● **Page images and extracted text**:
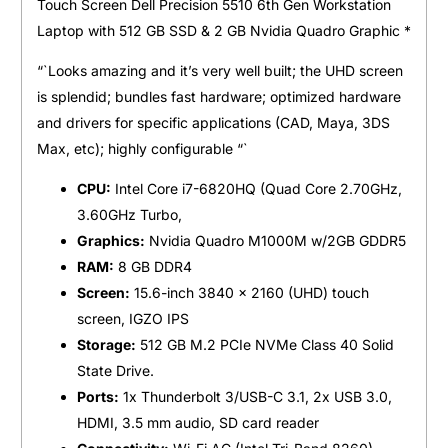
Touch Screen Dell Precision 5510 6th Gen Workstation
Laptop with 512 GB SSD & 2 GB Nvidia Quadro Graphic *
“`Looks amazing and it’s very well built; the UHD screen
is splendid; bundles fast hardware; optimized hardware
and drivers for specific applications (CAD, Maya, 3DS
Max, etc); highly configurable “`
CPU:
Intel Core i7-6820HQ (Quad Core 2.70GHz,
3.60GHz Turbo,
Graphics:
Nvidia Quadro M1000M w/2GB GDDR5
RAM:
8 GB DDR4
Screen:
15.6-inch 3840 x 2160 (UHD) touch
screen, IGZO IPS
Storage:
512 GB M.2 PCIe NVMe Class 40 Solid
State Drive.
Ports:
1x Thunderbolt 3/USB-C 3.1, 2x USB 3.0,
HDMI, 3.5 mm audio, SD card reader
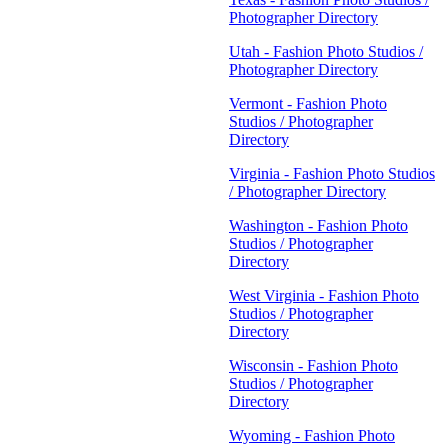
Photographer Directory
Utah - Fashion Photo Studios /
Photographer Directory
Vermont - Fashion Photo
Studios / Photographer
Directory
Virginia - Fashion Photo Studios
/ Photographer Directory
Washington - Fashion Photo
Studios / Photographer
Directory
West Virginia - Fashion Photo
Studios / Photographer
Directory
Wisconsin - Fashion Photo
Studios / Photographer
Directory
Wyoming - Fashion Photo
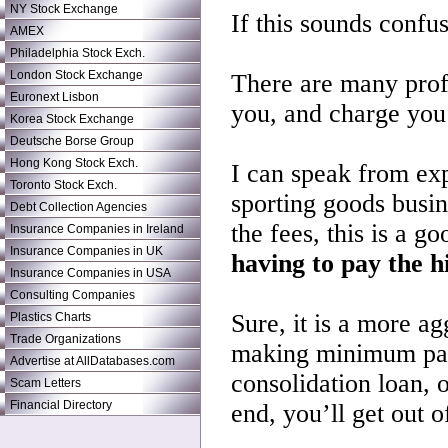
NY Stock Exchange
If this sounds confusi
AMEX
Philadelphia Stock Exch.
London Stock Exchange
There are many profe
Euronext Lisbon
you, and charge you 
Korea Stock Exchange
Deutsche Borse Group
Hong Kong Stock Exch.
I can speak from expe
Toronto Stock Exch.
sporting goods busin
Debt Collection Agencies
the fees, this is a g
Insurance Companies in Ireland
Insurance Companies in UK
having to pay the hi
Insurance Companies in USA
Consulting Companies
Sure, it is a more ag
Plastics Charts
Trade Organizations
making minimum paym
Advertise at AllDatabases.com
consolidation loan, o
Scam Letters
Financial Directory
end, you’ll get out 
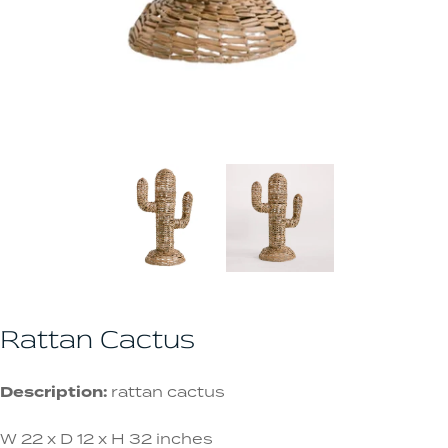
Rattan Cactus
Description:
rattan cactus
W 22 x D 12 x H 32 inches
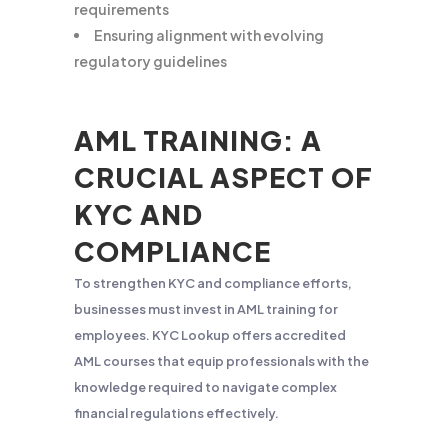
requirements
Ensuring alignment with evolving
regulatory guidelines
AML TRAINING: A
CRUCIAL ASPECT OF
KYC AND
COMPLIANCE
To strengthen KYC and compliance efforts,
businesses must invest in AML training for
employees. KYC Lookup offers accredited
AML courses that equip professionals with the
knowledge required to navigate complex
financial regulations effectively.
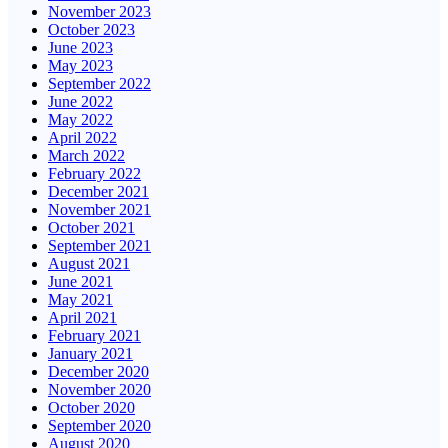
November 2023
October 2023
June 2023
May 2023
September 2022
June 2022
May 2022
April 2022
March 2022
February 2022
December 2021
November 2021
October 2021
September 2021
August 2021
June 2021
May 2021
April 2021
February 2021
January 2021
December 2020
November 2020
October 2020
September 2020
August 2020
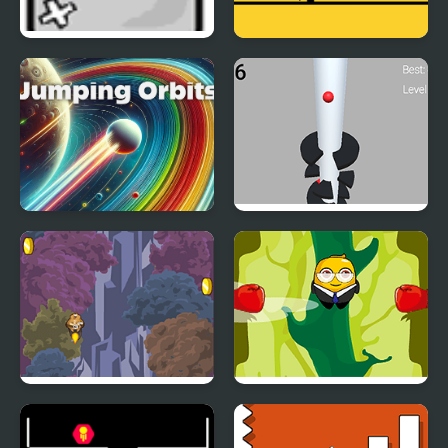
Jumping Box
Crazy Jumps
Jumping Orbits
Helix Big Jump
Jump with Justin
Johnny Jump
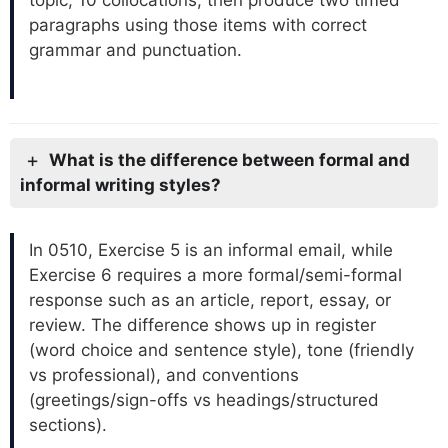
topic, 10 collocations, then produce two timed
paragraphs using those items with correct
grammar and punctuation.
What is the difference between formal and
informal writing styles?
In 0510, Exercise 5 is an informal email, while
Exercise 6 requires a more formal/semi-formal
response such as an article, report, essay, or
review. The difference shows up in register
(word choice and sentence style), tone (friendly
vs professional), and conventions
(greetings/sign-offs vs headings/structured
sections).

● **WORK TO COMPLETE**:
Print exactly the lines running from the start of the entries above to the line with "512 GB M.2 PCIe NVMe Class 40 Solid", both included; leave out any pictures.

● **RESPONSE TO THIS EXERCISE**:
Touch Screen Dell Precision 5510 6th Gen Workstation
Laptop with 512 GB SSD & 2 GB Nvidia Quadro Graphic *
“`Looks amazing and it’s very well built; the UHD screen
is splendid; bundles fast hardware; optimized hardware
and drivers for specific applications (CAD, Maya, 3DS
Max, etc); highly configurable “`
CPU:
Intel Core i7-6820HQ (Quad Core 2.70GHz,
3.60GHz Turbo,
Graphics:
Nvidia Quadro M1000M w/2GB GDDR5
RAM:
8 GB DDR4
Screen:
15.6-inch 3840 x 2160 (UHD) touch
screen, IGZO IPS
Storage:
512 GB M.2 PCIe NVMe Class 40 Solid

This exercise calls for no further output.